In Portland Public Schools, district leaders credit the efforts of educators and partner organizations such as Latino Network and Self Enhancement, Inc., which provides academic support for the district’s Latino and Black students, for helping some of the district’s most vulnerable student populations stay afloat.

“While the pandemic obviously threw us a huge curve ball, we were able to leverage the relationships we already had in place,” said Korrina Wolfe, the district’s senior director for the Multiple Pathways to Graduation program.

Those partner organizations helped track down and assist students with myriad issues during the pivot to distance learning. Some made home visits to deliver internet hotspots for families who couldn’t afford access. Others did so to check in with students who needed a shoulder to lean on, figuratively speaking.

“We’ve really worked to meet students where they’re at in all the settings they’re in,” Wolfe said.

Still, the district saw pockets of decreased success.

In Northeast Portland’s Madison High School, for instance, about 76% of Latino students graduated, a 4 percentage point decline from 2019. Latinos at Jefferson High posted a striking drop, from 76% to 62%.

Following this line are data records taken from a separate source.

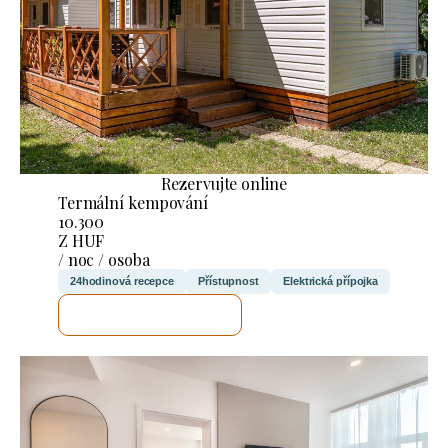
Rezervujte online
Termální kempování
10.300
Z HUF
/ noc / osoba
24hodinová recepce
Přístupnost
Elektrická přípojka
ZKONTROLUJI TO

Ledezma said there was no one reason for the drops in various schools.

“We’re really taking a student-specific approach and assessing those unique needs,” she said.

Wolfe added that in most cases, students who don’t graduate on time are facing intense pressures outside of school. For example, some live in homes where they split their time between work and school.

“Sometimes students have had to prioritize things outside of school,” she said. “We’ve always had students who took care of their families. That increased due to the pandemic.”